On Oct 11, 2010, at 10:21 PM, doug foxvog wrote:
> On Mon, October 11, 2010 23:04, Christopher Menzel said:
>> On Mon, 2010-10-11 at 12:41 -0700, Rich Cooper wrote:
>> ...
>> Higher-order languages are indeed more expressive [than FOL]. As a
>> consequence, they are not even partially decidable.
>
> Maybe Higher-order languages as a whole are not even partially decidable,
> but large numbers of statements in them are. (01)
Sure, but I'm not sure I see the point. We're talking about the logics
themselves. (02)
> It was noted that normal computer languages embodied HOL. (03)
That's a statement that needs a great deal of qualification. I am far from an
expert on these matters, so someone with a more authoritative grasp of the
subjects might well usefully correct/qualify some of my remarks. But I believe
the gist of the following is correct. (04)
The logic that corresponds to most programming languages is the untyped lambda
calculus, which is designed to represent recursion. The reason the lambda
calculus is often referred to as higher-order is because it quantifies over
functions. It is true that higher-order logics can quantify over functions
(and properties and relations) and, for this reason,
functions/properties/relations are often referred to as "higher-order
objects". But simply quantifying over such objects is not in itself what makes
a logic higher-order; rather, the function/property/relation space must consist
of all possible functions/properties/relations over (in the second-order case)
the domain of individuals. Absent that requirement, in the context of basic
classical logic, one's logic is still first-order. (I'd recommend Herbert
Enderton's article "Second-order and Higher-order Logic" in the Stanford
Encyclopedia of Philosophy for more on this -- http://goo.gl/Ubko.) (05)
Now, with its ability to represent recursion as well as basic arithmetic, the
lambda calculus certain far exceeds first-order logic in expressive power.
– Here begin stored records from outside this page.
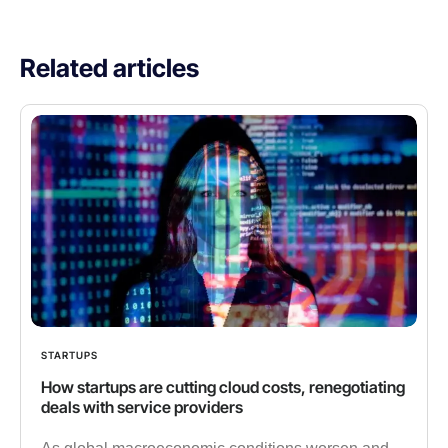
Related articles
STARTUPS
How startups are cutting cloud costs, renegotiating
deals with service providers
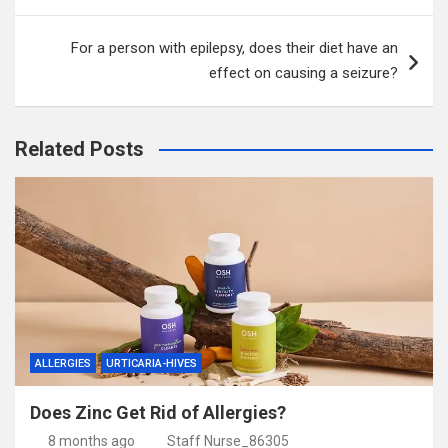
For a person with epilepsy, does their diet have an
effect on causing a seizure?
Related Posts
ALLERGIES
URTICARIA-HIVES
Does Zinc Get Rid of Allergies?
8 months ago
Staff Nurse_86305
But
it is not straightforwardly classified as a species of classical higher-order
logic either, as standard higher-order logic does not of itself support
recursion, in the sense that mechanisms for defining recursive functions and a
proof of their existence do not simply fall out of the semantics of
higher-order logic; nor does the semantics allow for such constructs as
functional self-application, which is possible in the untyped lambda calculus.
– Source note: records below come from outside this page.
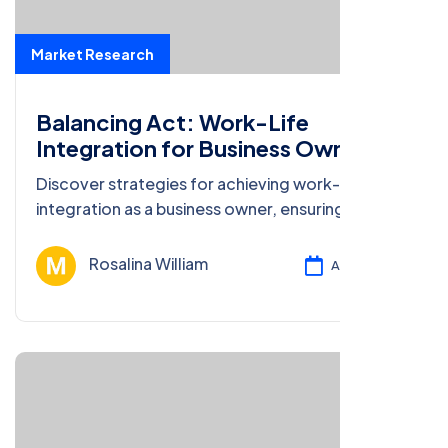
Market Research
Balancing Act: Work-Life
Integration for Business Owners
Discover strategies for achieving work-life
integration as a business owner, ensuring well-
being and productivity in both spheres.
Rosalina William
Ağu 13, 2024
Because of these features, the untyped lambda calculus does not have a
classical higher-order semantics and, indeed, finding a semantics for it proved
to be a very difficult problem that was not solved until Scott's discovery of
domain theory in the 1960s. Together with Strachey, Scott applied domain
theory to the development of denotational semantics for programming languages.
Theoretically, this is a very beautiful semantics, but it is much more complex
than the simple and straightforward semantics of ordinary higher-order logic. (06)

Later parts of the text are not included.